Moderate Interaction Be cautious with this combination:
- Ethinyl estradiol interacts with GUAR GUM: Ethinyl estradiol is a form of estrogen that’s in some estrogen products and birth control pills. Guar gum can decrease how much ethinyl estradiol the body absorbs. Taking guar gum along with estrogen-containing medicines might decrease the effectiveness of estrogen.
- Medications for diabetes (Antidiabetes drugs) interacts with GUAR GUM:Guar gum might decrease blood sugar. Diabetes medications are also used to lower blood sugar. Taking guar gum along with diabetes medications might cause your blood sugar to go too low. Monitor your blood sugar closely. The dose of your diabetes medication might need to be changed.
- Some medications used for diabetes include glimepiride (Amaryl), glyburide (DiaBeta, Glynase PresTab, Micronase), insulin, pioglitazone (Actos), rosiglitazone (Avandia), chlorpropamide (Diabinese), glipizide (Glucotrol), tolbutamide (Orinase), and others.
- Metformin (Glucophage) interacts with GUAR GUM: Guar gum can decrease how much metformin the body absorbs. Taking guar gum along with metformin can decrease the effectiveness of metformin.

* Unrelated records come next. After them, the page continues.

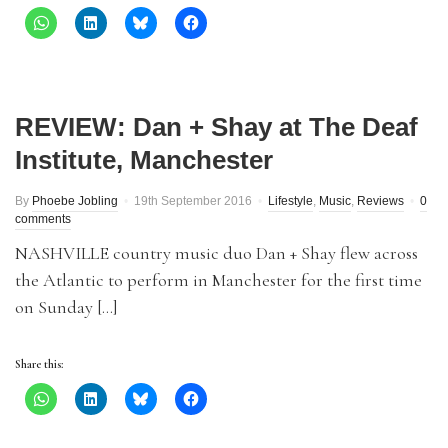
REVIEW: Dan + Shay at The Deaf
Institute, Manchester
By
Phoebe Jobling
19th September 2016
Lifestyle
,
Music
,
Reviews
0
comments
NASHVILLE country music duo Dan + Shay flew across
the Atlantic to perform in Manchester for the first time
on Sunday […]
Share this: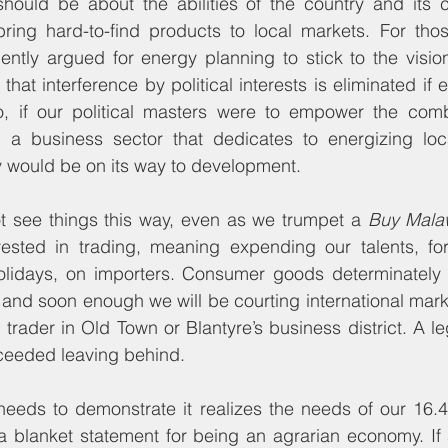
hould be about the abilities of the country and its ci
 bring hard-to-find products to local markets. For thos
ently argued for energy planning to stick to the visio
hat interference by political interests is eliminated if ele
So, if our political masters were to empower the combi
 a business sector that dedicates to energizing local
y would be on its way to development.
t see things this way, even as we trumpet a 
Buy Mala
vested in trading, meaning expending our talents, fo
olidays, on importers. Consumer goods determinately 
 and soon enough we will be courting international marke
e trader in Old Town or Blantyre’s business district. A le
cceeded leaving behind.
needs to demonstrate it realizes the needs of our 16.4 
 blanket statement for being an agrarian economy. If a 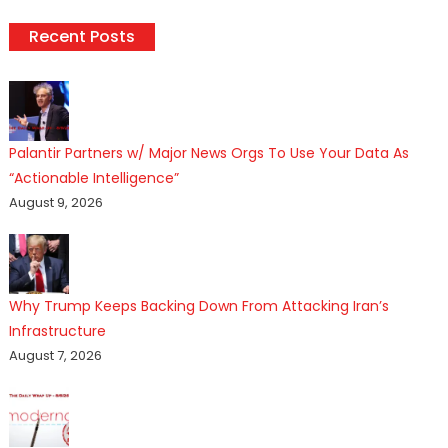
Recent Posts
Palantir Partners w/ Major News Orgs To Use Your Data As
“Actionable Intelligence”
August 9, 2026
Why Trump Keeps Backing Down From Attacking Iran’s
Infrastructure
August 7, 2026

- Penicillin (Penicillin VK, Pen VK, Veetids) interacts with GUAR GUM: Guar gum can decrease how much penicillin the body absorbs. Taking guar gum along with penicillin can decrease the ability of penicillin to fight infection.
Minor Interaction Be watchful with this combination
- Digoxin (Lanoxin) interacts with GUAR GUM: Some people worry that guar gum can decrease how much digoxin the body absorbs. But it is unlikely that guar gum will significantly affect digoxin absorption.